1) Incorporate the Federal Reserve System into the U.S. Treasury where all new money is created by government as money, not interest-bearing debt, and spent into circulation to promote the general welfare; monitored to be neither inflationary nor deflationary.
2) Halt the banks privilege to create money by ending the fractional reserve system. All the past monetized private credit is converted into U.S. government money. Banks then act as intermediaries accepting savings deposits and loaning them out to borrowers; what people think they do now.
3) Spend new money into circulation on infrastructure, including education and healthcare needed for a growing society, starting with the $1.6 trillion that the American Society of Civil Engineers estimate is needed for infrastructure repair; creating good jobs across our nation, re-invigorating local economies and re-funding government at all levels.
http://www.monetary.org/chicagoplan.html
But do you think the financial elite will let this happen?
1) Abolish the Fed. U.S. Treasury charters private banks to create money by issuing interest-bearing loans AND debt-free grants equal to the interest due.
2) Full reserve lending is unnecessarily conservative. As long as the ratio of debt-free grants to interest-bearing loans reflects the effective average interest rate, fractional reserve banking is a fair and effective means of supplying liquidity.

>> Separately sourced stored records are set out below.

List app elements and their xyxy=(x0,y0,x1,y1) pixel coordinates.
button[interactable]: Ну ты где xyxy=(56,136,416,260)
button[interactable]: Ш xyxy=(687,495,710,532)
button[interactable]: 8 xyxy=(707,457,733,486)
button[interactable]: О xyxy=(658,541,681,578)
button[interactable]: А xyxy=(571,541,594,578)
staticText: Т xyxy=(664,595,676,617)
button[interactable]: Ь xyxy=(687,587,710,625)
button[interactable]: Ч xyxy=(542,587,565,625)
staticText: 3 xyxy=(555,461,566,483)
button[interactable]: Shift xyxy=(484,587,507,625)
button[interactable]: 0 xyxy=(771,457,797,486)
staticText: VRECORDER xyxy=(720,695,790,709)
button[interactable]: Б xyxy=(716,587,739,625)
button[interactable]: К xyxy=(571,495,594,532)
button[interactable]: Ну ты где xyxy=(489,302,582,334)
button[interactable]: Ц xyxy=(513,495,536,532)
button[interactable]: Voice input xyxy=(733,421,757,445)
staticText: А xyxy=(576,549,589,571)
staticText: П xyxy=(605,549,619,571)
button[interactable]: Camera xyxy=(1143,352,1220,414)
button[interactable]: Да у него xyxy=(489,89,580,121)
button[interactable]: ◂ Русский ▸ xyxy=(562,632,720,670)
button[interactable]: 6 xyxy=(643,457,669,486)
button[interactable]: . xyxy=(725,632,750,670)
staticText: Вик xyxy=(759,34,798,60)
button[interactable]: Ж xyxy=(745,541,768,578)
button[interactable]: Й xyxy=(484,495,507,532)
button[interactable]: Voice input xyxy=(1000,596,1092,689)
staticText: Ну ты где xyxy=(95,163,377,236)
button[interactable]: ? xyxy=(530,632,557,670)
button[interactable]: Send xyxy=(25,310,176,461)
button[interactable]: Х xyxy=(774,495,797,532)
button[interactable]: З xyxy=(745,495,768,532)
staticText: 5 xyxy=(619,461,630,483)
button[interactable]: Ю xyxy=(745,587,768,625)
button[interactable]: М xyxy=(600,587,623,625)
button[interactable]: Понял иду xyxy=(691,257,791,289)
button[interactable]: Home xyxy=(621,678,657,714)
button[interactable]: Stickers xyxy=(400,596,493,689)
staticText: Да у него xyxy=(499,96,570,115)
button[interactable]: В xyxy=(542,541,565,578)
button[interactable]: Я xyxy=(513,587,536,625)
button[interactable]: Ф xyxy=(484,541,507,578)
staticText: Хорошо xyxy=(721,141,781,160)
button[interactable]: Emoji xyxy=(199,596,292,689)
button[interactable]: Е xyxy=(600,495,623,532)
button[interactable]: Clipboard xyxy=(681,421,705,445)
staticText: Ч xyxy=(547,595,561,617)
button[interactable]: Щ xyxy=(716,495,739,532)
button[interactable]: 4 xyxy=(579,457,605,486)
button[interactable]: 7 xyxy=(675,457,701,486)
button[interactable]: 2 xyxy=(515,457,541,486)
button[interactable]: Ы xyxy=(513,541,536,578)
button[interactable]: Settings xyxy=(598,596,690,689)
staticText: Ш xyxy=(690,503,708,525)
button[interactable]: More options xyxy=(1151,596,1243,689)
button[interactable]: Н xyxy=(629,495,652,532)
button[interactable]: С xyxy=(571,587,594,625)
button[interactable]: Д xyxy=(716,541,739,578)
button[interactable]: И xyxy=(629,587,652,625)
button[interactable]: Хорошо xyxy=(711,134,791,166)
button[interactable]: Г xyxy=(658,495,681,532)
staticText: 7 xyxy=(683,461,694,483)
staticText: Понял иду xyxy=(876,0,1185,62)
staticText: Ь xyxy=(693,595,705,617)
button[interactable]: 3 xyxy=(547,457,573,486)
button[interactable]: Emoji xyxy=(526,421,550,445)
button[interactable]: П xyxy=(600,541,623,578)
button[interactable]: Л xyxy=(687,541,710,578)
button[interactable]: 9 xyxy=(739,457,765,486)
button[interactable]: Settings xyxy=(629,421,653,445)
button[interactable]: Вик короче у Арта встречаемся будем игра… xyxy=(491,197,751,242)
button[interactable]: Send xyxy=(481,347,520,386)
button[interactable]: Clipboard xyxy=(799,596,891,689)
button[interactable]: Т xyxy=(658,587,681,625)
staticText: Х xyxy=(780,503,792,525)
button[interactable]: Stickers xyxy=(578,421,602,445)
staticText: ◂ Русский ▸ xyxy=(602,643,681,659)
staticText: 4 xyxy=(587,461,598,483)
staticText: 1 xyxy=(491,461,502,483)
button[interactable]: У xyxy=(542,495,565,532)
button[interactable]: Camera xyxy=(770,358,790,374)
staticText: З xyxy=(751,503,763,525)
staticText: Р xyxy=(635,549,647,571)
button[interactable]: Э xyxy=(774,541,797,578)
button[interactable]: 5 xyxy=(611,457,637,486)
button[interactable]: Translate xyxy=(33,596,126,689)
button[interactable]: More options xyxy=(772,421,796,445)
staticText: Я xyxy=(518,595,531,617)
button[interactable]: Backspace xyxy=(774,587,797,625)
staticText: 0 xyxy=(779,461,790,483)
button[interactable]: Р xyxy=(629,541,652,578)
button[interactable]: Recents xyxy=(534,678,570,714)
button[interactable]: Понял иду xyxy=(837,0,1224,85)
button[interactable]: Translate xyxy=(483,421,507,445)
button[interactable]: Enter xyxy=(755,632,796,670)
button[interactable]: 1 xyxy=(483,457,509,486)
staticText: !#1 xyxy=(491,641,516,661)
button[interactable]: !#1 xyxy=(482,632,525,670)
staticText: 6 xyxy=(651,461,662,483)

3) I don't believe that any one leader or institution has all the right answers as to how we should invest in our future. I believe in a marketplace of ideas where communities are free to come up with innovative solutions that befit the diversity of American life.

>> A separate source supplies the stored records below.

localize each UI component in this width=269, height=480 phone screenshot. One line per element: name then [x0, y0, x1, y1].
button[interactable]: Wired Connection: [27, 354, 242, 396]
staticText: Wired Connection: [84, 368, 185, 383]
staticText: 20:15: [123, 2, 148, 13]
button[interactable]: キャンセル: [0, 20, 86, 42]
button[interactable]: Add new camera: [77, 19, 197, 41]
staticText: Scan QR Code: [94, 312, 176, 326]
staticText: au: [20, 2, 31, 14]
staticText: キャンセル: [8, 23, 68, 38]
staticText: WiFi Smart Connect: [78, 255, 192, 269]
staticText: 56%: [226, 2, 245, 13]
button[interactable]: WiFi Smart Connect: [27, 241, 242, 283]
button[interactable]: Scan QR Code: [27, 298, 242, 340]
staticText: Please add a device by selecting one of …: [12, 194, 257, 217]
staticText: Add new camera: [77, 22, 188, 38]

As President Obama once said, "What works in Chicago doesn't necessarily work in Cheyenne."
I believe that small, self-selecting collectives can be just as forward-looking and socially responsible as large, forced constituencies -- if not more so. It is only when we are encouraged to compete against one another as individuals that we lose our sense of civic duty and neglect our responsibilities to each other and to our future.

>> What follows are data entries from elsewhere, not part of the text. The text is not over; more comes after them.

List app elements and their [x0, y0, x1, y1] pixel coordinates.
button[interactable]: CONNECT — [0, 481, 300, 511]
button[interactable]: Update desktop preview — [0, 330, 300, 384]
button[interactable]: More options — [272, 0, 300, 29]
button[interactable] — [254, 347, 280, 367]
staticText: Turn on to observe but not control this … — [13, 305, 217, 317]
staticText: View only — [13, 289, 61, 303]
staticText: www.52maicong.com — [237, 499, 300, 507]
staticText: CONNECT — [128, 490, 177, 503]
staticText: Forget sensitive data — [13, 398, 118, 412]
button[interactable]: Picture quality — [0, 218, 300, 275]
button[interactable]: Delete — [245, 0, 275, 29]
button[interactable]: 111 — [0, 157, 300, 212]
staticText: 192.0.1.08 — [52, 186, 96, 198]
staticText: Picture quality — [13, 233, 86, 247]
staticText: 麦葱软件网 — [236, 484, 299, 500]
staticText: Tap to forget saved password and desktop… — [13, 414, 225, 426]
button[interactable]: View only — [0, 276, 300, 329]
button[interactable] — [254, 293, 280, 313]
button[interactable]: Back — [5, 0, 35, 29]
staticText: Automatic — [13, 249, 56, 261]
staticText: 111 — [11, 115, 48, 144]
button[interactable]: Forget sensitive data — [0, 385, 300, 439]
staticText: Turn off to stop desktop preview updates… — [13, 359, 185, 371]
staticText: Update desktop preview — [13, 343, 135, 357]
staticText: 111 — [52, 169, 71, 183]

It all comes down to money. If the middle class had the big bucks to contribute and lobbyists, they would be given attention. As it is, the banks with their lobbyists and huge $$$ contributions are the one who will be consistently saved from their own greed and corruption. The middle class is on the receiving end of the the crooked practices of some of these banks and is basically left to fend on its own, while its tax dollars are used to save those who destroyed the economy.
This is so right on. There is only one way our country will become as vibrant, innovative and competitive as it once was: we must get rid of the artificially rigged health care prices that are breaking individuals, small businesses and the economy. And we must allow the demise of failed banks and their failed leaders so that new and better people can create new and more successful businesses and banks.
By turning our economy into one with a few monopolies, and by propping up incompetent, inefficient and unscrupulous industries and people, we just assure the failure of our country and economy. This un=free market is even more unAmerican and just as foolish as appointing a race track manager--- instead of the best person for the job-- to head FEMA. (We all know how Katrina went and can look forward to an even worse economic and social distress hurricane if this runaway government is not put back on track)
So much needs to be done, but the ONLY way it will be possible is to end the two wars and cut defense spending drastically. THAT is where the money should come from, to invest in the American people's domestic needs. For decades, defense has been the biggest drag on the economy, because other than technology spin-offs (like the Internet) most of that investment did not pay off except through arms sales to other countries.
Those technology advances should be made through research & development funded by a partnership of business and government, like they do it in Japan. But this should be directed toward manufacturing of high quality products for domestic use, instead of weapons systems, nuclear warheads, and foreign bases.